My mother used to speak of her “maiden aunts” who were never able to marry because of the dearth of single men after the First World War. Violet Speedwell is such a “surplus woman”, her loneliness compounded by poverty. To gain independence from her widowed mother, embittered by the loss of her elder son, and constantly carping, Violet moves to nearby Salisbury, where after paying rent, her wages are insufficient to buy a hot meal every day and replace outworn clothes. She finds distraction in the unlikely company of broderers, women who have volunteered to decorate colourful kneelers and cushions for the Cathedral, and in the friendship of Arthur, a man old enough to be her father, with a passion for bell ringing, but also a wife who is yet another woman traumatised by her son’s death on a French battlefield.

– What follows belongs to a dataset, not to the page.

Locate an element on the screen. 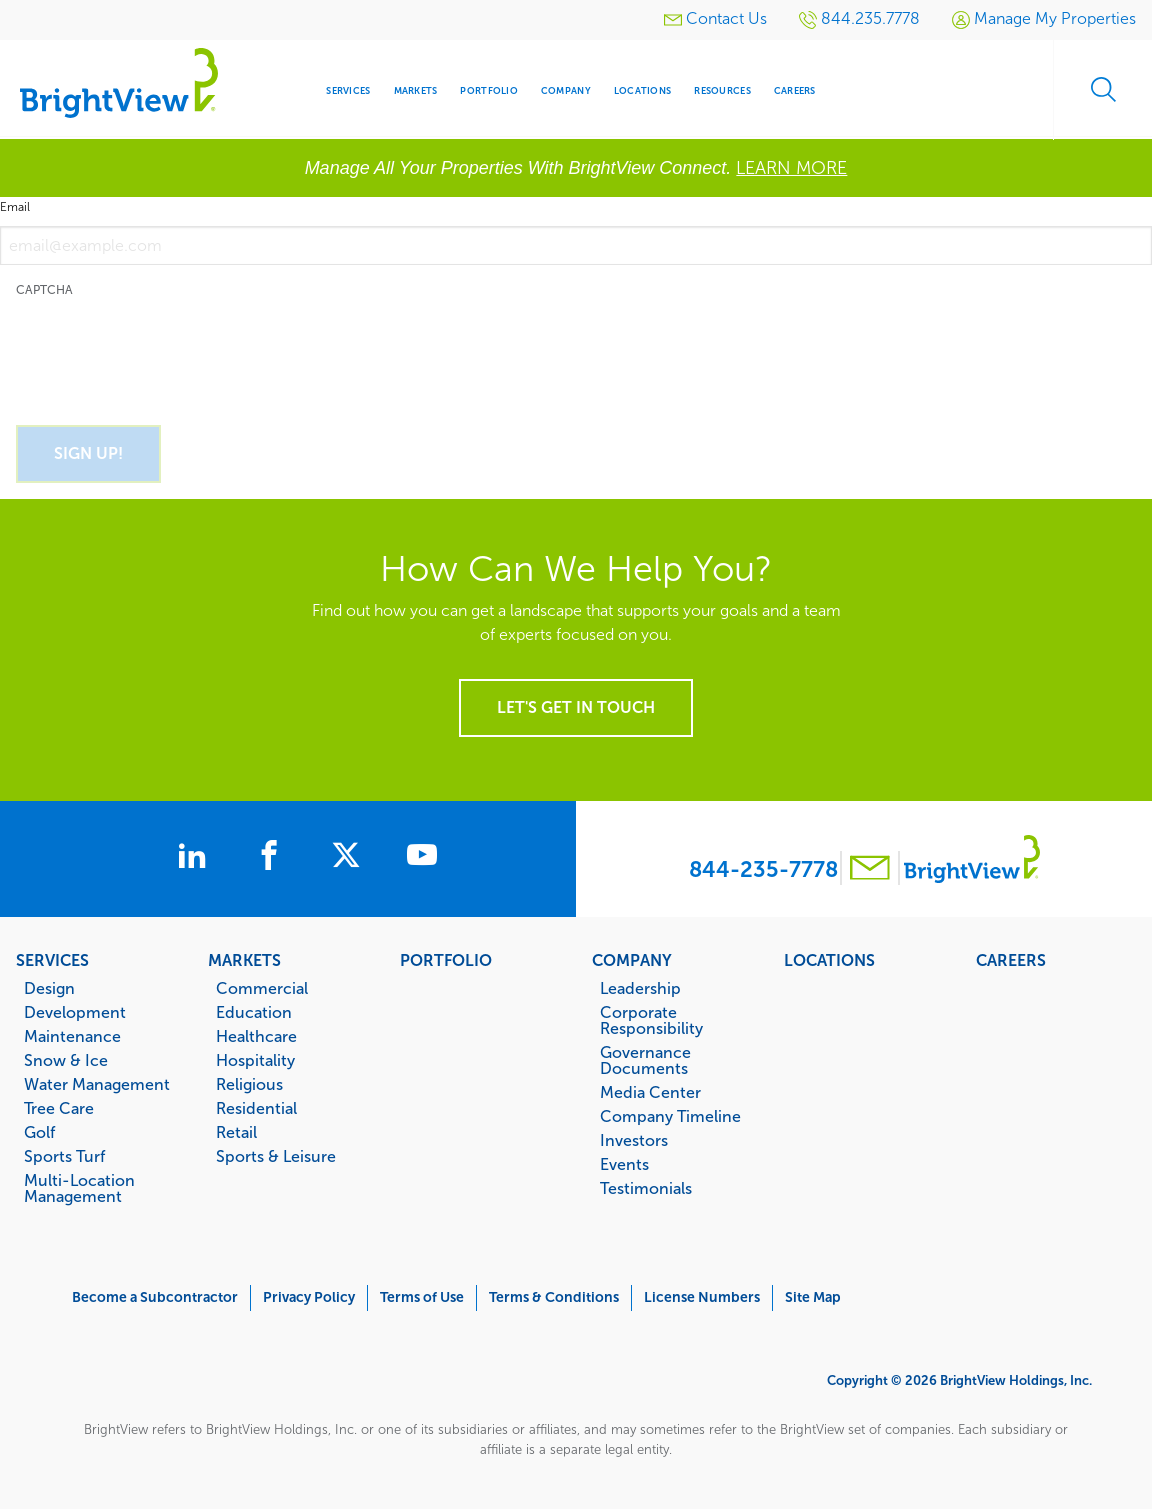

Plots are often padded out with some specialism which readers are likely to know little about, but find interesting. In this case, the themes are embroidery and bell ringing, both of which the author has thoroughly researched. The former has the ring of truth, being based on the actual project undertaken in the 1930s, under the direction of the real-life Louise Pesel, who appears in the novel, using her striking designs for scenes from English history.
With painstaking attention to detail, Tracy Chevalier recreates the staid, dull, conventional world of the 1930s, as it appears to us now, bringing it alive with moments of poignancy and wry humour. It is a world where women are not supposed to have careers, nor hike round the countryside on their own, and their mere presence, if alone, seems to make others uncomfortable. If they fail to marry, they are expected to be carers when the need arises. Some may say that this state of affairs has far from disappeared.
This is an easy read which could promote discussion in a book group, but I found it rather dull, with the research too often shoehorned clunkily into wooden descriptions and stilted dialogues, stereotyped characters, and a somewhat thin plot relying on too many coincidences and contrived situations. I was also unconvinced that a woman like Violet would in the past have gone to bars to meet “sherry men” with whom to have brief sexual encounters, although I could understand why the tedium of living with her mother might drive her to drink.
My reservations may be unfair, since this novel seems to have been generally well-received.